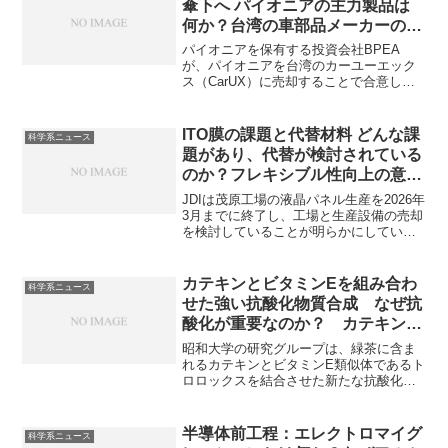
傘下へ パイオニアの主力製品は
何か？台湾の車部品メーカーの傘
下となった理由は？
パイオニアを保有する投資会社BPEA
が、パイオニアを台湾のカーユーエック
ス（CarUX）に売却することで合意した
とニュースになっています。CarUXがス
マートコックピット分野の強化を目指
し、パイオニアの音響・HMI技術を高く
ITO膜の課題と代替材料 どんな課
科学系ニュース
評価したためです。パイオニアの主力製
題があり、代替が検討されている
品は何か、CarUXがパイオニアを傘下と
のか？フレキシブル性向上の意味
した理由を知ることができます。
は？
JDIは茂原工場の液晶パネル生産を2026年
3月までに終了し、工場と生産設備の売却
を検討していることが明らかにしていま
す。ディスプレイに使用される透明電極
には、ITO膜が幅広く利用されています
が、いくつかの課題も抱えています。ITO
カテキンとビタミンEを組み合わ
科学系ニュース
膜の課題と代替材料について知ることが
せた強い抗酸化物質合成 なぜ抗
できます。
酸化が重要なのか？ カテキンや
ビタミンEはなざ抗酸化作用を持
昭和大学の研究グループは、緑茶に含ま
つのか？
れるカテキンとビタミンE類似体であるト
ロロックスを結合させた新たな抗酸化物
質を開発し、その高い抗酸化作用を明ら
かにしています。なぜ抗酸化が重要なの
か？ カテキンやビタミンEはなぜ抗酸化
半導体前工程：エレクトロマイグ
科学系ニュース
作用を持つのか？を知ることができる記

|---|

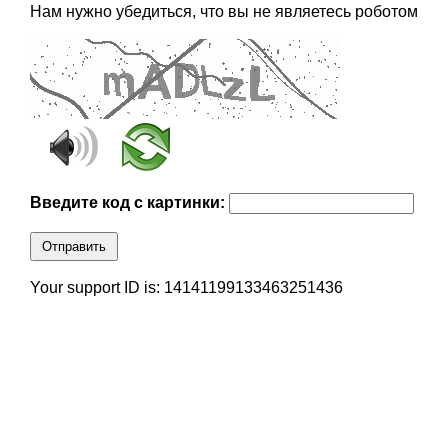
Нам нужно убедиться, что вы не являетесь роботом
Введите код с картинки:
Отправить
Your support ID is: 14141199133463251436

|---|

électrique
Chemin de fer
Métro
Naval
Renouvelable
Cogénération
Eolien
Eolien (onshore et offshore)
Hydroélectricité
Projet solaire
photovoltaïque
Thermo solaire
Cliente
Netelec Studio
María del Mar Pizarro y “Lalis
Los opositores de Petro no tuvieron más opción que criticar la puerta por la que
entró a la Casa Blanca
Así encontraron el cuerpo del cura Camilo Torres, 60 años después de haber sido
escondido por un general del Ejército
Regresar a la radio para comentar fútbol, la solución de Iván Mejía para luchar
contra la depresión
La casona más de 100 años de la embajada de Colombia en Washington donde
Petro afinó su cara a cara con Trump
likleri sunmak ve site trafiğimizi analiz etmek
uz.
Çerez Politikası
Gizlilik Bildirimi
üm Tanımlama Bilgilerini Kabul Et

|---|

Your objective:
Look above for the line containing "ロロックスを結合させた新たな抗酸化物" and the line containing "作用を持つのか？を知ることができる記". Transcribe both, with the lines between them, exactly.

Answer box:
ロロックスを結合させた新たな抗酸化物
質を開発し、その高い抗酸化作用を明ら
かにしています。なぜ抗酸化が重要なの
か？ カテキンやビタミンEはなぜ抗酸化
半導体前工程：エレクトロマイグ
科学系ニュース
作用を持つのか？を知ることができる記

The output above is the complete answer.